YOUR INSTRUCTIONS
The entries below must be copied exactly as they are.

___ PROVIDED DATA

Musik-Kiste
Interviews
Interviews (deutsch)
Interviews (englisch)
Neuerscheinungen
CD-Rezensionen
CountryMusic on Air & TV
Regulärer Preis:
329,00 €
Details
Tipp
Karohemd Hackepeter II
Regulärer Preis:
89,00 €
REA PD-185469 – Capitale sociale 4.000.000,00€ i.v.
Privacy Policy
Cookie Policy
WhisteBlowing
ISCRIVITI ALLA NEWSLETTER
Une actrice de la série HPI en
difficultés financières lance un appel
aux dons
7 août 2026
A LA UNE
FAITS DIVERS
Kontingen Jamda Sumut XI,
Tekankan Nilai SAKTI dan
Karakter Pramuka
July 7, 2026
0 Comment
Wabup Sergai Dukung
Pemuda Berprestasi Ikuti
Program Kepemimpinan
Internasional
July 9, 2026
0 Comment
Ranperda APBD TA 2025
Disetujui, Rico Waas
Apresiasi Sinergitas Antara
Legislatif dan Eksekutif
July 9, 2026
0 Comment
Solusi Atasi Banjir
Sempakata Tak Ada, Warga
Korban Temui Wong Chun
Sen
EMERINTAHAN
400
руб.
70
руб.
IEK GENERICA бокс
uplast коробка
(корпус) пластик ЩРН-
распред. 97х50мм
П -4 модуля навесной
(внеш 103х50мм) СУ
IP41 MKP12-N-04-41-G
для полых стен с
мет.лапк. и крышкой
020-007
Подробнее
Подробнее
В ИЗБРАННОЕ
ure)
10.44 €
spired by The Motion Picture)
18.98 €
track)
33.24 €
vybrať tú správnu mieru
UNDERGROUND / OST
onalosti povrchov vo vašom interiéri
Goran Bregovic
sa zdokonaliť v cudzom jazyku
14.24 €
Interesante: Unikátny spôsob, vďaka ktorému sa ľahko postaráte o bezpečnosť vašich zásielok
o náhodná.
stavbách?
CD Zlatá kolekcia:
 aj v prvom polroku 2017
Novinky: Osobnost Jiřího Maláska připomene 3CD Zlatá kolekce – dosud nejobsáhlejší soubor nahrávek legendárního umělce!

______

EXERCISE SOLUTION
Musik-Kiste
Interviews
Interviews (deutsch)
Interviews (englisch)
Neuerscheinungen
CD-Rezensionen
CountryMusic on Air & TV
Regulärer Preis:
329,00 €
Details
Tipp
Karohemd Hackepeter II
Regulärer Preis:
89,00 €
REA PD-185469 – Capitale sociale 4.000.000,00€ i.v.
Privacy Policy
Cookie Policy
WhisteBlowing
ISCRIVITI ALLA NEWSLETTER
Une actrice de la série HPI en
difficultés financières lance un appel
aux dons
7 août 2026
A LA UNE
FAITS DIVERS
Kontingen Jamda Sumut XI,
Tekankan Nilai SAKTI dan
Karakter Pramuka
July 7, 2026
0 Comment
Wabup Sergai Dukung
Pemuda Berprestasi Ikuti
Program Kepemimpinan
Internasional
July 9, 2026
0 Comment
Ranperda APBD TA 2025
Disetujui, Rico Waas
Apresiasi Sinergitas Antara
Legislatif dan Eksekutif
July 9, 2026
0 Comment
Solusi Atasi Banjir
Sempakata Tak Ada, Warga
Korban Temui Wong Chun
Sen
EMERINTAHAN
400
руб.
70
руб.
IEK GENERICA бокс
uplast коробка
(корпус) пластик ЩРН-
распред. 97х50мм
П -4 модуля навесной
(внеш 103х50мм) СУ
IP41 MKP12-N-04-41-G
для полых стен с
мет.лапк. и крышкой
020-007
Подробнее
Подробнее
В ИЗБРАННОЕ
ure)
10.44 €
spired by The Motion Picture)
18.98 €
track)
33.24 €
vybrať tú správnu mieru
UNDERGROUND / OST
onalosti povrchov vo vašom interiéri
Goran Bregovic
sa zdokonaliť v cudzom jazyku
14.24 €
Interesante: Unikátny spôsob, vďaka ktorému sa ľahko postaráte o bezpečnosť vašich zásielok
o náhodná.
stavbách?
CD Zlatá kolekcia:
 aj v prvom polroku 2017
Novinky: Osobnost Jiřího Maláska připomene 3CD Zlatá kolekce – dosud nejobsáhlejší soubor nahrávek legendárního umělce!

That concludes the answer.